Lately I have been reading a ton of expat blogs. I have seen such evidence of brave women who have followed their husbands to Mexico, mainly because of immigration problems and I am just amazed at them, truly amazed.
I don't feel brave. I feel kind of like a weird-o since I have chosen to be here. Lately I have kind of been wishing to pack it all up and move back to Georgia, husband or not. I mean, I figure he has his visa, he can come visit. I don't know, even after living here for so long I still have days where I just want to ram my car into whichever bus, truck, vehicle du jour that has cut me off at the moment. I find myself cursing everybody who looks at me the wrong way and especially the ones who can't understand me because of my accent.
Once a co-worker who'd lived in Paraguay and had been married to a man from there told me: "Once you've lived there (Mexico, Paraguay, etc.) you're never happy anywhere." Talk about a depressing statement. But sometimes it feels true.
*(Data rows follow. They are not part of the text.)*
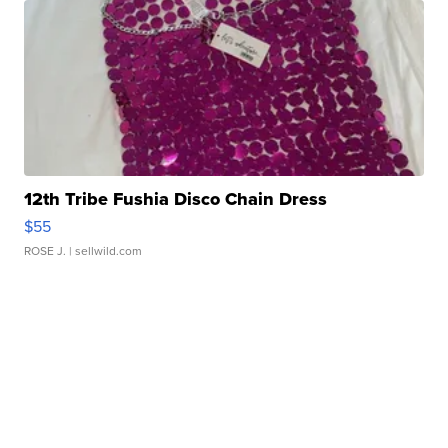
12th Tribe Fushia Disco Chain Dress
$55
ROSE J.
| sellwild.com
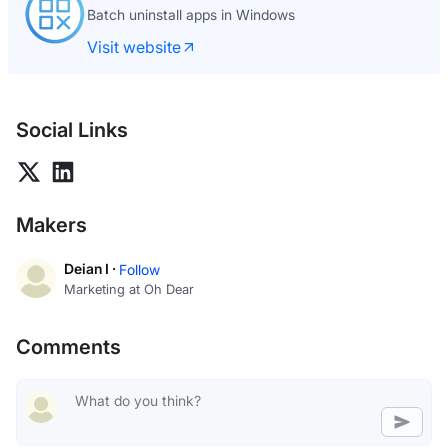
Batch uninstall apps in Windows
Visit website
Social Links
Makers
Deian I ·
Follow
Marketing at Oh Dear
Comments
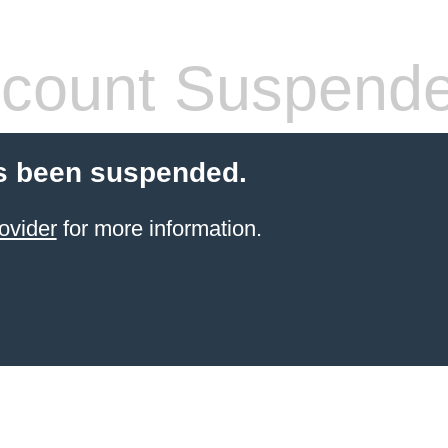
count Suspend
s been suspended.
ovider
for more information.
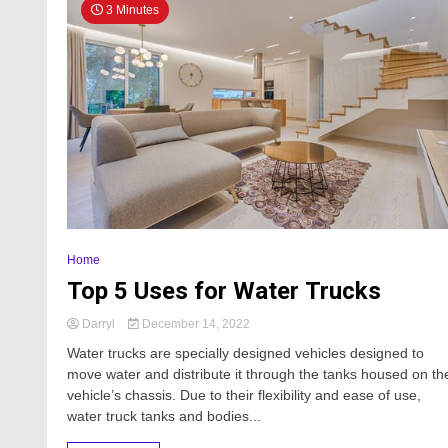
3 Minutes
Home
Top 5 Uses for Water Trucks
Darryl
December 14, 2022
Water trucks are specially designed vehicles designed to
move water and distribute it through the tanks housed on th
vehicle’s chassis. Due to their flexibility and ease of use,
water truck tanks and bodies...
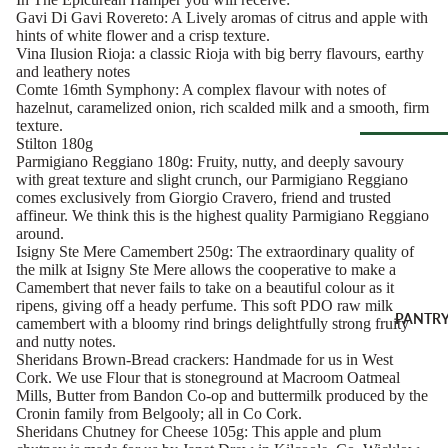
Soft Chees
Red
Gavi Di Gavi Rovereto: A Lively aromas of citrus and apple with
hints of white flower and a crisp texture.
Semi-Firm
Rosé &
Vina Ilusion Rioja: a classic Rioja with big berry flavours, earthy
Cheese
Orange
and leathery notes
Comte 16mth Symphony: A complex flavour with notes of
Firm Chees
Sparkling
hazelnut, caramelized onion, rich scalded milk and a smooth, firm
Hard Chees
texture.
Sweet &
Stilton 180g
Fortified
Blue Chees
Parmigiano Reggiano 180g: Fruity, nutty, and deeply savoury
Browse Al
with great texture and slight crunch, our Parmigiano Reggiano
White
Butter & Fr
comes exclusively from Giorgio Cravero, friend and trusted
Deli
Cheese
Wine Gifts
affineur. We think this is the highest quality Parmigiano Reggiano
around.
Cooking
CHARCU
Isigny Ste Mere Camembert 250g: The extraordinary quality of
Cheese
WINE B
the milk at Isigny Ste Mere allows the cooperative to make a
RIE
COUNTR
Full Wheels
Camembert that never fails to take on a beautiful colour as it
Sliced Meat
ripens, giving off a heady perfume. This soft PDO raw milk
Cheese
Austria
PANTR
camembert with a bloomy rind brings delightfully strong fruity
Cooking Me
and nutty notes.
France
Sheridans Brown-Bread crackers: Handmade for us in West
CHEESE 
Salami &
Germany
Cork. We use Flour that is stoneground at Macroom Oatmeal
COUNTR
Chorizo
Mills, Butter from Bandon Co-op and buttermilk produced by the
Italy
England
Cronin family from Belgooly; all in Co Cork.
Prosciutto 
Sheridans Chutney for Cheese 105g: This apple and plum
Portugal
Cured Ham
France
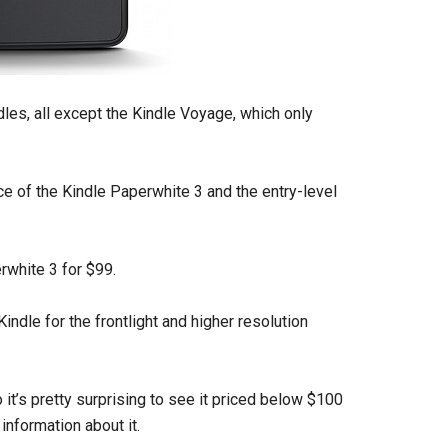
dles, all except the Kindle Voyage, which only
ice of the Kindle Paperwhite 3 and the entry-level
rwhite 3 for $99.
Kindle for the frontlight and higher resolution
it’s pretty surprising to see it priced below $100
information about it.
I know that when I go back for a visit, eventually (its been three years since i did), I will feel totally backwards and out of place for part of the visit. And I know that a lot of the time I feel so much anger here I don't even know where I had it stored. I get depressed when I think about my niece and nephew I have seen only once or twice, or never. I feel sad to be so far away from my family. I have grandparents that I will probably never see again in this life...it is depressing. My mom is really the only one in my family who comes to visit...my dad has never been here where I live.
But this is the life I have chosen. Today it feels so gloomy to say that.